LI 31, Winter 1995
Weshalb versinkt Venedig
Elementardaten
Genre: Bericht / Report, Erinnerung, Poesie
Übersetzung: Aus dem Serbokroatischen von Azra Dzajic
Textauszug
(...)
Ich schaue in den Himmel über Venedig.
Nichts hat sich verändert in den letzten
sieben Milliarden Jahren. Oben - ist Gott. Er
erschuf das Weltall, im Weltall sieben Milliarden
Welten, in jeder Welt eine Vielzahl von Völkern, eine Fülle
von Sprachen, und jeweils ein - Venedig.
Die Völker erschuf Er verschieden, ins Ohr flüsterte Er ihnen: "Nun
lernt einander kennen." Eine Unmenge von Sprachen gab Er, auf daß sie diese erlernen,
die einen von den anderen, auf daß sie sich durch die Sprachen kennenlernen, und alle
dadurch reicher werden, und besser. Venedig gab Er, wie
Er Vogel und Fisch gab, auf daß die Menschen und Völker glauben
an Ihn - verwundert über Seine Werke.
Ich schaue in den Himmel über Venedig. Oben, und überall,
ist - Gott. Der Einzige. Der das Weltall erschuf, sieben
Milliarden Welten im Weltall, in jeder Welt viele
Sprachen und Völker, und jeweils ein Venedig. Und ein kleines
Volk gab Er, in einer Welt, auf dem Festland , das genannt wird
Europa, im Stamme der südlichen Slawen. Hier ist die Grenze.
Bosnien, Bosnien, Bosnien. Es berühren sich hier und bekämpfen sich, das Östliche
Kreuz und das westliche Kreuz, aus dem einen Kreuz entstanden. Aber
das Volk der Bosniaken ist friedlich. Daher ergriff es die Hand des Dritten
Glaubens: an den einzigen Gott, der nicht geboren, auch nicht gebar
aber der Herr der Welten ist, und Herrscher am jngsten Tage.

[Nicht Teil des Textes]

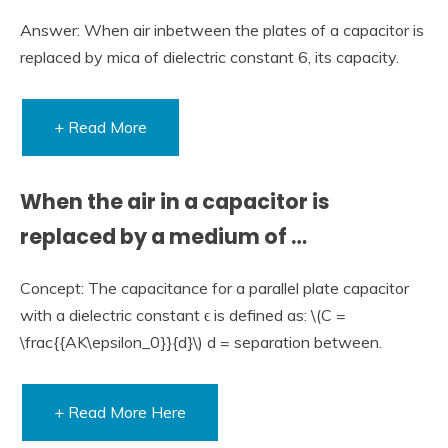
Answer: When air inbetween the plates of a capacitor is
replaced by mica of dielectric constant 6, its capacity.
+ Read More
When the air in a capacitor is
replaced by a medium of …
Concept: The capacitance for a parallel plate capacitor
with a dielectric constant ϵ is defined as: \(C =
\frac{{AK\epsilon_0}}{d}\) d = separation between.
+ Read More Here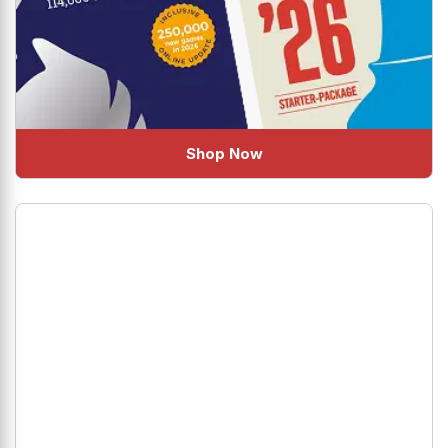
Shop Now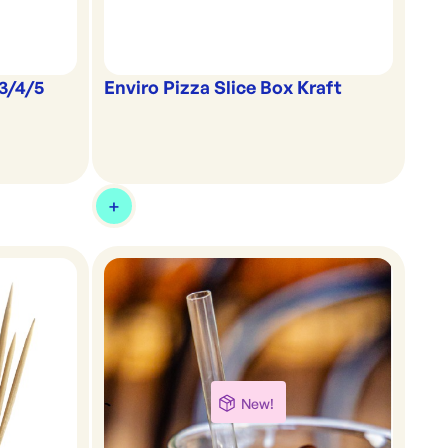
 3/4/5
Enviro Pizza Slice Box Kraft
New!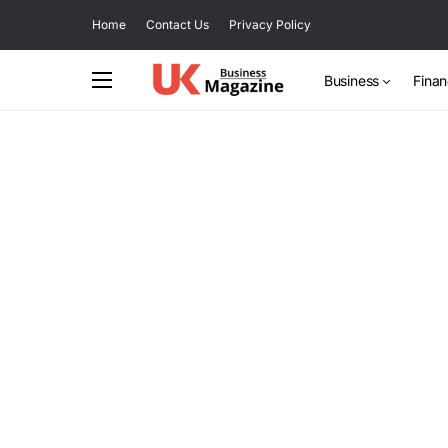
Home
Contact Us
Privacy Policy
Business
Fina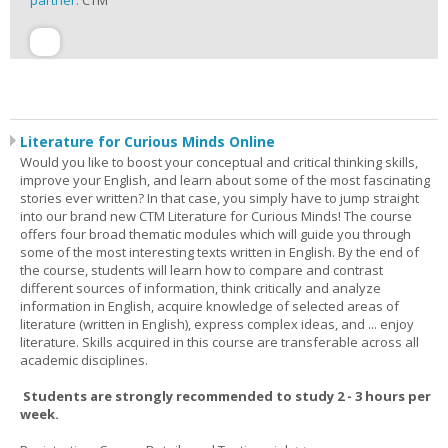
partner:
CTM
Literature for Curious Minds Online
Would you like to boost your conceptual and critical thinking skills,
improve your English, and learn about some of the most fascinating
stories ever written? In that case, you simply have to jump straight
into our brand new CTM Literature for Curious Minds! The course
offers four broad thematic modules which will guide you through
some of the most interesting texts written in English. By the end of
the course, students will learn how to compare and contrast
different sources of information, think critically and analyze
information in English, acquire knowledge of selected areas of
literature (written in English), express complex ideas, and ... enjoy
literature. Skills acquired in this course are transferable across all
academic disciplines.
Students are strongly recommended to study 2 - 3 hours per
week.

Ich schaue in den Himmel über Venedig. Die irdischen
Herrscher nahmen sich vor: das Volk der Bosniaken - soll es nicht geben.
Venedig versinkt. Europa versinkt. Es versinkt die Wiege, und das Kind
in der Wiege versinkt. Es versinken die Kontinente. Es versinkt die Rose in der Vase
aus Murano-Glas. Es versinkt Murano. Das Hotelzimmer versinkt.
Und der Club der toten Dichter versinkt. Weshalb soll es nicht
auf der Welt geben das Volk der Bosniaken? Unter den Farben
- eine Farbe weniger? Unter den Düften - ein Duft weniger?
Weshalb soll es nicht auf dieser Welt geben - dieses Venedig?
Unter den Wundern - ein Wunder weniger?
Ich schaue in den Himmel, über die irdische Welt.
Ein Stern, in weitem Bogen, stürzt in den Abgrund
des Weltalls. Als fiele er - mitten in den Canale Grande.
Die irdische Welt, unter sieben Milliarden kosmischer
Welten, will verarmen um ein ganzes
Volk. Dies ist der Wille der irdischen Herrscher.
Im Weltall fällt ein Stern. Deshalb versinkt
Venedig. Das Weltall verarmt - um eine ganze
Welt. Dies ist der Wille des Herrn der Welten.
Dies ist der Wille des Herrschers am Jüngsten Tage.